MegaMind is an Simple AI assistant built with Langchain, designed to provide a variety of services through voice interaction. The system leverages multiple tools for tasks such as web searching, weather updates, and file management, mimicking the experience of a personal assistant like Jarvis from Iron Man.
- Voice Interaction: Engage in conversations using natural language.
- Web Search: Perform web searches using ExaSearch and TavilySearch tools.
- Weather Updates: Get current weather information with OpenWeatherTool.
- Date and Time: Retrieve current date and time.

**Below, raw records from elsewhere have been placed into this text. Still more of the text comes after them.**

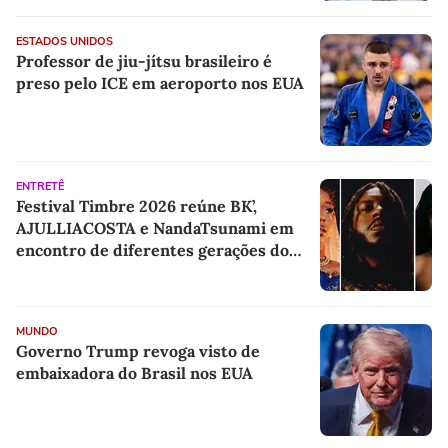
ESTADOS UNIDOS
Professor de jiu-jítsu brasileiro é
preso pelo ICE em aeroporto nos EUA
ENTRETÊ
Festival Timbre 2026 reúne BK’,
AJULLIACOSTA e NandaTsunami em
encontro de diferentes gerações do
rap brasileiro
MUNDO
Governo Trump revoga visto de
embaixadora do Brasil nos EUA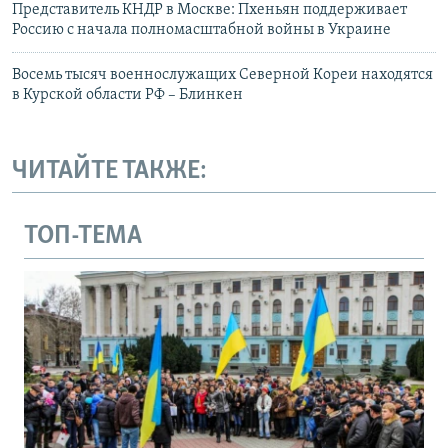
Представитель КНДР в Москве: Пхеньян поддерживает
Россию с начала полномасштабной войны в Украине
Восемь тысяч военнослужащих Северной Кореи находятся
в Курской области РФ – Блинкен
ЧИТАЙТЕ ТАКЖЕ:
ТОП-ТЕМА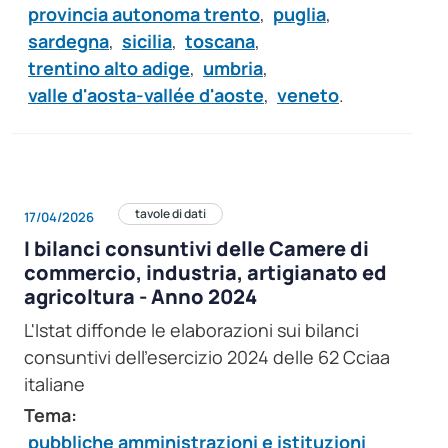
provincia autonoma trento
,
puglia
,
sardegna
,
sicilia
,
toscana
,
trentino alto adige
,
umbria
,
valle d'aosta-vallée d'aoste
,
veneto
.
tavole di dati
17/04/2026
I bilanci consuntivi delle Camere di
commercio, industria, artigianato ed
agricoltura - Anno 2024
L'Istat diffonde le elaborazioni sui bilanci
consuntivi dell'esercizio 2024 delle 62 Cciaa
italiane
Tema:
pubbliche amministrazioni e istituzioni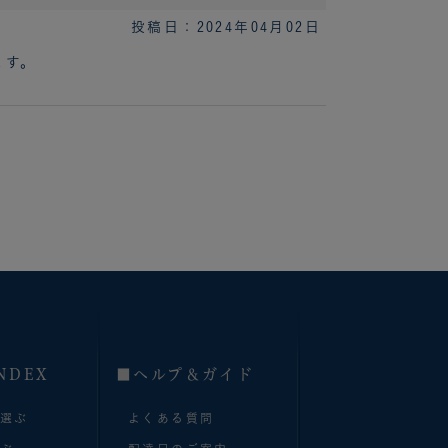
投稿日：2024年04月02日
ます。
NDEX
■へルプ＆ガイド
で選ぶ
よくある質問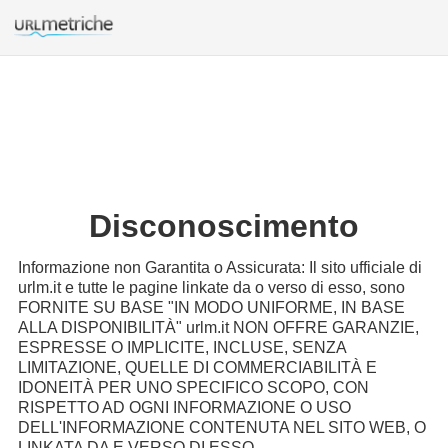
Disconoscimento
Informazione non Garantita o Assicurata: Il sito ufficiale di
urlm.it e tutte le pagine linkate da o verso di esso, sono
FORNITE SU BASE "IN MODO UNIFORME, IN BASE
ALLA DISPONIBILITÀ" urlm.it NON OFFRE GARANZIE,
ESPRESSE O IMPLICITE, INCLUSE, SENZA
LIMITAZIONE, QUELLE DI COMMERCIABILITÀ E
IDONEITÀ PER UNO SPECIFICO SCOPO, CON
RISPETTO AD OGNI INFORMAZIONE O USO
DELL'INFORMAZIONE CONTENUTA NEL SITO WEB, O
LINKATA DA E VERSO DI ESSO.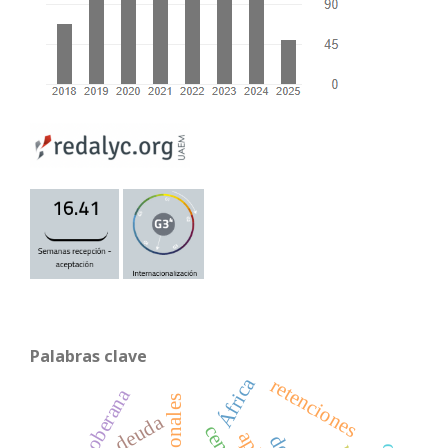
Palabras clave
África
retenciones
deuda soberana
deuda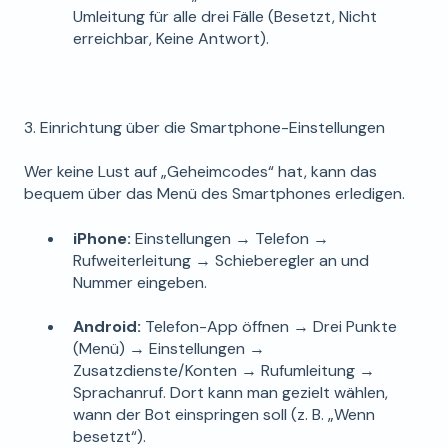
Umleitung für alle drei Fälle (Besetzt, Nicht
erreichbar, Keine Antwort).
3. Einrichtung über die Smartphone-Einstellungen
Wer keine Lust auf „Geheimcodes“ hat, kann das
bequem über das Menü des Smartphones erledigen.
iPhone:
Einstellungen → Telefon →
Rufweiterleitung → Schieberegler an und
Nummer eingeben.
Android:
Telefon-App öffnen → Drei Punkte
(Menü) → Einstellungen →
Zusatzdienste/Konten → Rufumleitung →
Sprachanruf. Dort kann man gezielt wählen,
wann der Bot einspringen soll (z. B. „Wenn
besetzt“).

- Visual Tools: Utilize VisionTool and ScreenshotTool for visual tasks.
- File Management: Select and analyze files with FileSelectorTool (Video excluded).
- Memory: Maintain conversation context and history.

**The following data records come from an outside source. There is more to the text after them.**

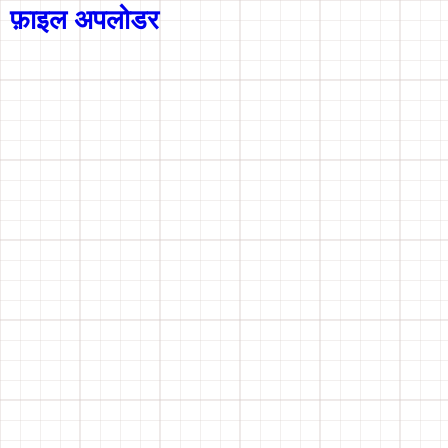
फ़ाइल अपलोडर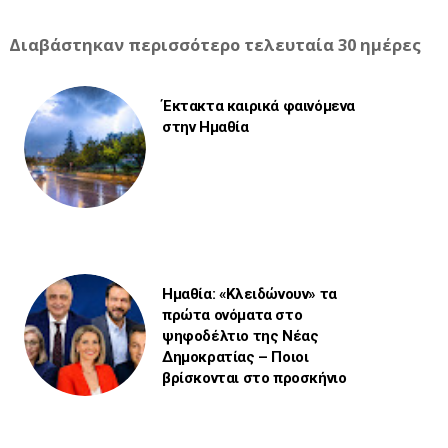
Διαβάστηκαν περισσότερο τελευταία 30 ημέρες
Έκτακτα καιρικά φαινόμενα
στην Ημαθία
Ημαθία: «Κλειδώνουν» τα
πρώτα ονόματα στο
ψηφοδέλτιο της Νέας
Δημοκρατίας – Ποιοι
βρίσκονται στο προσκήνιο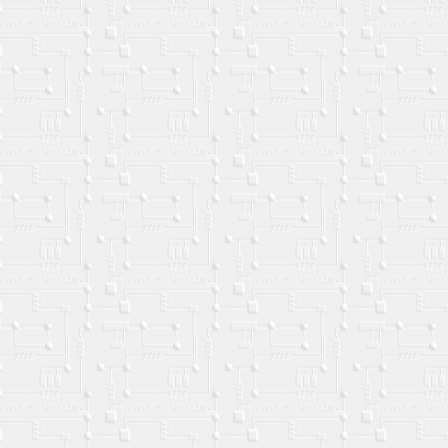
rea una captura falsa de
Crea un DNI para mascotas
hat de Whatsapp [Recurso
Online 🪪(documento de
nline]
identidad).
y 27, 2026
May 05, 2026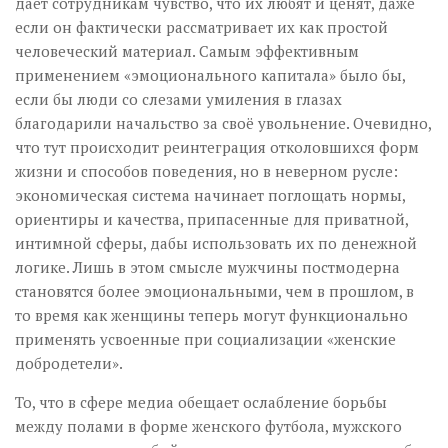
даёт сотрудникам чувство, что их любят и ценят, даже
если он фактически рассматривает их как простой
человеческий материал. Самым эффективным
применением «эмоционального капитала» было бы,
если бы люди со слезами умиления в глазах
благодарили начальство за своё увольнение. Очевидно,
что тут происходит реинтеграция отколовшихся форм
жизни и способов поведения, но в неверном русле:
экономическая система начинает поглощать нормы,
ориентиры и качества, припасенные для приватной,
интимной сферы, дабы использовать их по денежной
логике. Лишь в этом смысле мужчины постмодерна
становятся более эмоциональными, чем в прошлом, в
то время как женщины теперь могут функционально
применять усвоенные при социализации «женские
добродетели».
То, что в сфере медиа обещает ослабление борьбы
между полами в форме женского футбола, мужского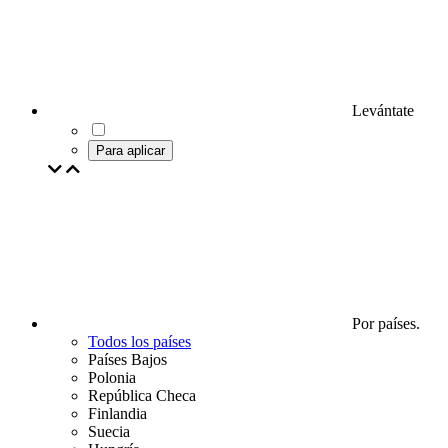
Levántate
Para aplicar
Por países.
Todos los países
Países Bajos
Polonia
República Checa
Finlandia
Suecia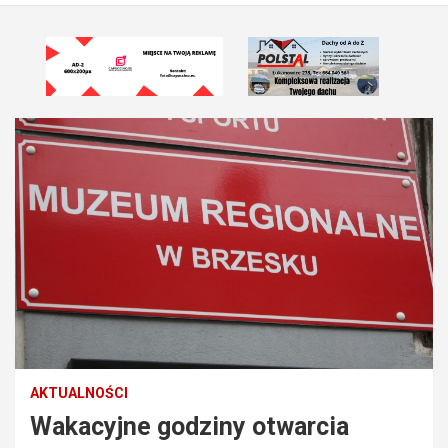
AKTUALNOŚCI
Wakacyjne godziny otwarcia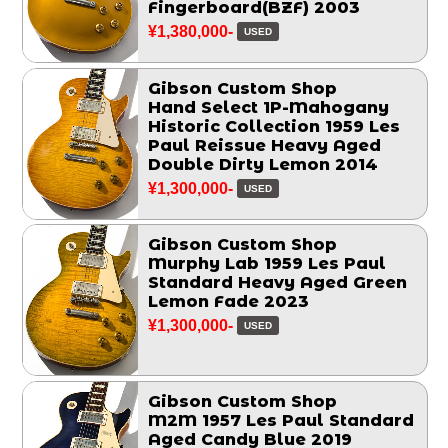
Fingerboard(BZF) 2003
¥1,380,000-
USED
Gibson Custom Shop
Hand Select 1P-Mahogany
Historic Collection 1959 Les
Paul Reissue Heavy Aged
Double Dirty Lemon 2014
¥1,300,000-
USED
Gibson Custom Shop
Murphy Lab 1959 Les Paul
Standard Heavy Aged Green
Lemon Fade 2023
¥1,300,000-
USED
Gibson Custom Shop
M2M 1957 Les Paul Standard
Aged Candy Blue 2019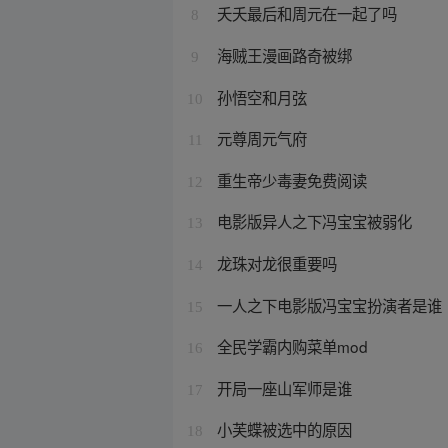
夭夭最后和周元在一起了吗
8
海贼王漫画路奇被绑
9
孙悟空和月弦
10
元尊周元气府
11
重生帝少毒妻免费阅读
12
电影版异人之下冯宝宝被弱化
13
龙珠对龙很重要吗
14
一人之下电影版冯宝宝扮演者是谁
15
全民学霸内购菜单mod
16
开局一座山军师是谁
17
小芙蝶被选中的原因
18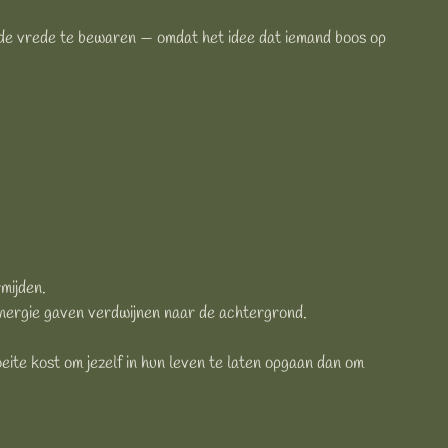
of de vrede te bewaren — omdat het idee dat iemand boos op
mijden.
t energie gaven verdwijnen naar de achtergrond.
oeite kost om jezelf in hun leven te laten opgaan dan om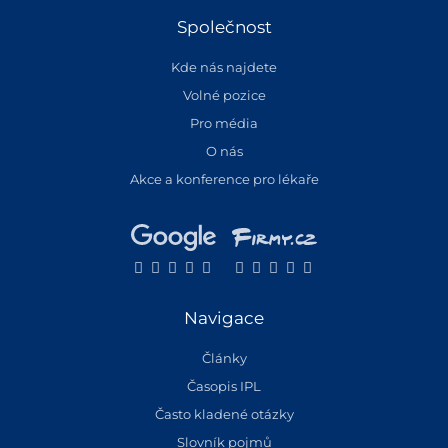
Společnost
Kde nás najdete
Volné pozice
Pro média
O nás
Akce a konference pro lékaře
Navigace
Články
Časopis IPL
Často kladené otázky
Slovník pojmů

To get started with MegaMind, follow these steps:
-
Clone the repository:
git clone https://github.com/brainiakk/megamind.ai.git cd megamind.ai
-
Create a virtual environment:
python3 -m venv venv source venv/bin/activate
-
Install the dependencies:
pip install -r requirements.txt
The project relies on the following libraries and tools:
langchain==0.2.1
langchain_google_vertexai
langchain_community
unstructured[all-docs]
python-dotenv
opencv-python
pyaudio
pillow
openai-whisper
faster_whisper
sox
SpeechRecognition
pygame
ane_transformers
coremltools
pyowm
exa_py
rich
onnxruntime==1.15
onnx==1.15
To run MegaMind, execute the main.py
script:
python main.py
OR
python -m main
Upon starting, MegaMind will greet you and await your commands. It continuously listens for voice input or accepts text input through the console.
Example Interaction:
MegaMind's Response: Hello Sir, how can I assist you today?

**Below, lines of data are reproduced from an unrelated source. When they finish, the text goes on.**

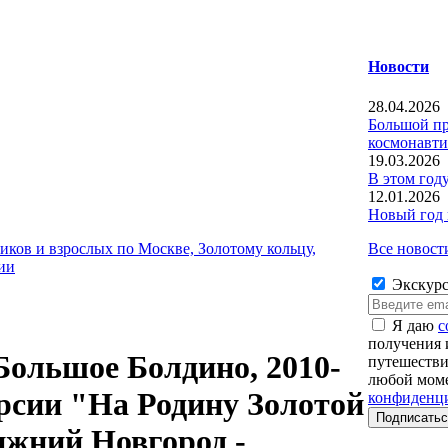
Новости
28.04.2026
Большой пр
космонавти
19.03.2026
В этом год
12.01.2026
Новый год 
Все новост
иков и взрослых по Москве, Золотому кольцу,
ии
Экскурс
Я даю
с
получения 
ольшое Болдино, 2010-
путешестви
любой моме
курсии "На Родину Золотой
конфиденц
жний Новгород -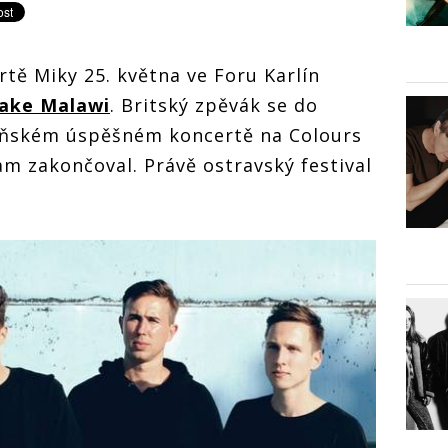
ě Miky 25. května ve Foru Karlín
ake Malawi
. Britský zpěvák se do
loňském úspěšném koncertě na Colours
am zakončoval. Právě ostravský festival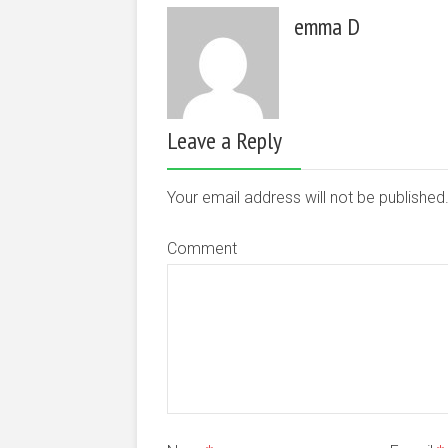
emma D
Leave a Reply
Your email address will not be publishe
Comment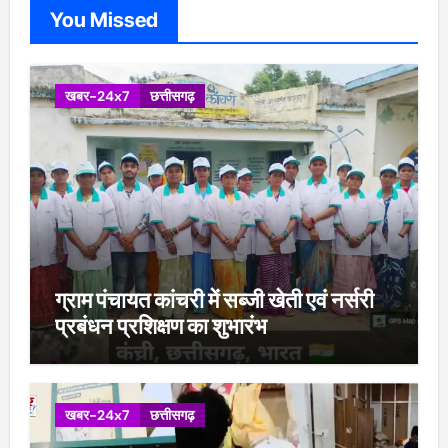
You Missed
खबर-24x7
छत्तीसगढ़
ग्राम पंचायत कांचरी में सब्जी खेती एवं नर्सरी
प्रबंधन प्रशिक्षण का शुभारंभ
खबर-24x7
छत्तीसगढ़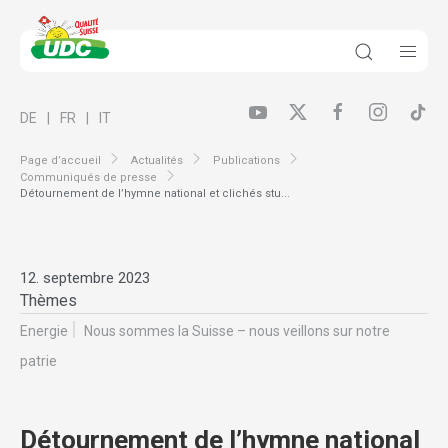
DE
FR
IT
Page d’accueil
Actualités
Publications
Communiqués de presse
Détournement de l’hymne national et clichés stu...
12. septembre 2023
Thèmes
Energie
Nous sommes la Suisse – nous veillons sur notre
patrie
Détournement de l’hymne national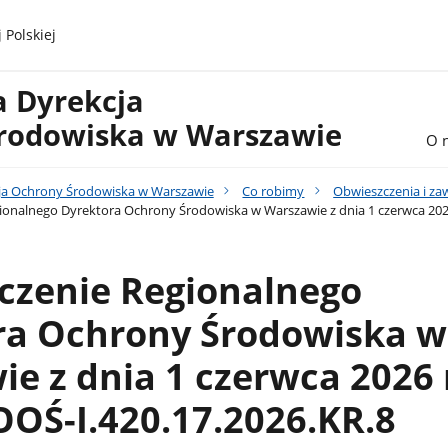
 Polskiej
a Dyrekcja
rodowiska w Warszawie
O 
ja Ochrony Środowiska w Warszawie
Co robimy
Obwieszczenia i z
onalnego Dyrektora Ochrony Środowiska w Warszawie z dnia 1 czerwca 2026
czenie Regionalnego
ra Ochrony Środowiska w
e z dnia 1 czerwca 2026 r
OŚ-I.420.17.2026.KR.8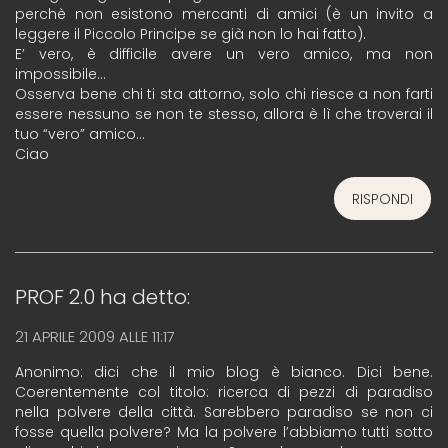
perchè non esistono mercanti di amici (è un invito a
leggere il Piccolo Principe se già non lo hai fatto).
E’ vero, è difficile avere un vero amico, ma non
impossibile…
Osserva bene chi ti sta attorno, solo chi riesce a non farti
essere nessuno se non te stesso, allora è lì che troverai il
tuo “vero” amico…
Ciao
RISPONDI
PROF 2.0
ha detto:
21 APRILE 2009 ALLE 11:17
Anonimo: dici che il mio blog è bianco. Dici bene.
Coerentemente col titolo: ricerca di pezzi di paradiso
nella polvere della città. Sarebbero paradiso se non ci
fosse quella polvere? Ma la polvere l’abbiamo tutti sotto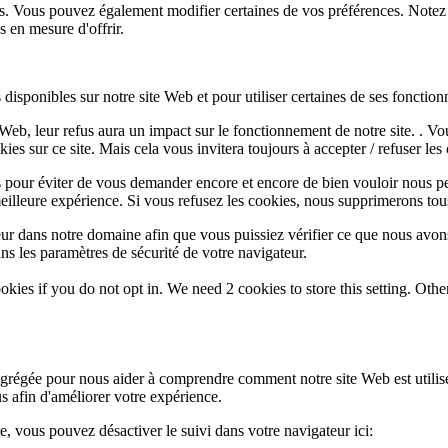
lus. Vous pouvez également modifier certaines de vos préférences. Notez
 en mesure d'offrir.
disponibles sur notre site Web et pour utiliser certaines de ses fonctionn
e Web, leur refus aura un impact sur le fonctionnement de notre site. . 
es sur ce site. Mais cela vous invitera toujours à accepter / refuser les 
 pour éviter de vous demander encore et encore de bien vouloir nous pe
eilleure expérience. Si vous refusez les cookies, nous supprimerons tou
eur dans notre domaine afin que vous puissiez vérifier ce que nous avon
ns les paramètres de sécurité de votre navigateur.
okies if you do not opt in. We need 2 cookies to store this setting. 
 agrégée pour nous aider à comprendre comment notre site Web est utili
s afin d'améliorer votre expérience.
te, vous pouvez désactiver le suivi dans votre navigateur ici:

You: What's the weather like in New York?
MegaMind's Response: The current weather in New York is...
Development
If you wish to contribute to MegaMind, ensure your changes are properly tested. Pull requests are welcome!
Main Components
- VoiceService: Handles voice input and output.
- ChatOpenAI: Utilizes OpenAI's chat models for generating responses.
- AgentExecutor: Manages the execution of various tools and maintains conversation flow.
- Tools: Includes various tools like ExaSearchTool, TavilySearchTool, OpenWeatherTool, etc.